Gdy juz zawróciłem zauważyłem ,że zaraz będzie mnie mijał tir.. z naprzeciwka jechały auta więc nie mógł mnie od razu wyprzedzić ,więc zwolnił do mojej prędkości.. Pomachałem mu ,że pojadę za nim i chyba zrozumiał.. zwolnił jeszcze bardziej po czym powoli się rozpędzał i jechał tak z 80km/h.. Jak tylko zaczynały się jakieś wyboje to też zwalniał mimo ,że on nie musiał.. także chyba dla mnie to robił i chyba mnie zrozumiał.. gdy już go odpuściłem pokazałem mu kciuk w górę i pokiwałem ,gościu zamrugał awaryjnymi :] i tak oto do nawrotu miałem średnią ponad 35km/h, tak później jeszcze podskoczyła ;D
I tak jeszcze zrobiłem sobie w pierwszej fazie treningu 3 sprinty pod górę.. Jednak nogi nie są złe.. Jest lepiej niż myślałem.. Tętno też spokojne, nie szalało pod górę.. Jest pozytywnie :)
Po wjeździe do miasta wypiąłem licznik i kilka minut pokręciłem po mieście dla rozluźnienia..
Dwa dni temu zauważyłem ,że mam pęknięty zacisk sztycy.. Nie wiem czy od za mocnego przykręcenia [ale ,że ja mam tyle siły ?] czy po prostu było to wielkie gówienko dołączone do ramy...Kupiłem nowy zacisk aluminiowy powlekany carbonem ZooOoomA :)

A to się stało z poprzednim:



cad:93

Zapraszam do komentowania wpisów | Komentarze(8)

Ciężka noga... :)

Środa, 27 kwietnia 2011 · Komentarze(3)
Kategoria 50-100km
Ojj ciężka dziś ta noga była :D Mam cholerne zakwasy po graniu w poniedziałek w PIŁKĘ NOŻNĄ.. ałłł...
Jutro może też się wybiorę na szosę ,ale to jeszcze lżej.. :) w piątek zupełnie wolne.

Wczoraj i dziś byłem na basenie po godzinie - odprężenie w dżakuzi i popływałem troszku powoli :)

cad:89

Zrobiłem kilka zdjęć łatek trasy maratonu ,którą mieli trochę połatać - połatali - mam nadzieję aby ,że tysiące kamyczków rozjadą samochody :) Nie chce mi się ich wrzucać.. ;D

Zapraszam do komentowania wpisów | Komentarze(3)

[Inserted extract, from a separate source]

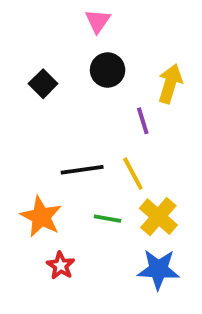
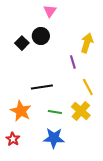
black circle: (108, 70) -> (41, 36), moved
yellow line: (133, 174) -> (88, 87), moved
red star: (61, 266) -> (13, 139), moved
blue star: (158, 269) -> (54, 138), moved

Znowu we dwoje.. A miałlo być tak pięknie..

Niedziela, 24 kwietnia 2011 · Komentarze(6)
Kategoria 50-100km
Dzisiaj o 11 mieliśmy się spotkać ,po śniadaniach wielkanocnych w naszych domach, na ryneczku. Ja ledwo co zdążyłem na tą godzinę bo wyjechałem praktycznie o 10:05 i miałem pod wiatr i do przejechania prawie 30km. Ale nic.. Udało się nawet stanąć na siku i zdążyłem chyba chwilę przed 11. Tętno było troszku za wysokie ,no ale nie mogłem się spóźnić..
Myślałem sobie ,że teraz odpoczne w grupie ,ale ni chu chu.. Na rynku pojawił się tylko Michał i Zbigi ,który przyszedł nam pokibicować ;)Poczekalismy 10minut i pojechaliśmy na Odolanów i Sulmierzyce. Prędkość nie spadała poniżej 40kmh.. Później jednak troszkę zaczęło wiać i zwolniliśmy.. Michał przed Krotoszynem jeszcze skręcił na Chwaliszew i Biadki ,a ja wróciłem spokojnie do domu..

Aaaa miało być tak pięknie.. ahh :/ I co najgorsze to to, ,że jutro ma padać i ma być ok 15*C czyli pozostaje trenażer ,ew. zupełny odpoczynek od roweru..

A Trzebnica coraz bliżej :D

Kadencja mi wzrosła ;) Kiedyś ok 90. A teraz co rusz 95 i wyżej :)
Dziś: cad: 95

Zapraszam do komentowania wpisów | Komentarze(6)

Leciutko po wczorajszej masakrze ;)

Piątek, 22 kwietnia 2011 · Komentarze(5)
Kategoria 50-100km
Dzisiaj aby tak lekko po wczorajszym zapierdzielaniu. Jutro wolne !
W połowie trasy na chyba 5km podczepił się do mnie jakiś gość na MTB i szybko odpadł bo ledwo co lekko zaczęło wiać.. ;) A w sumie później po skręcie na Sulmierzyce zaczęło cholernie wiać przez 18km..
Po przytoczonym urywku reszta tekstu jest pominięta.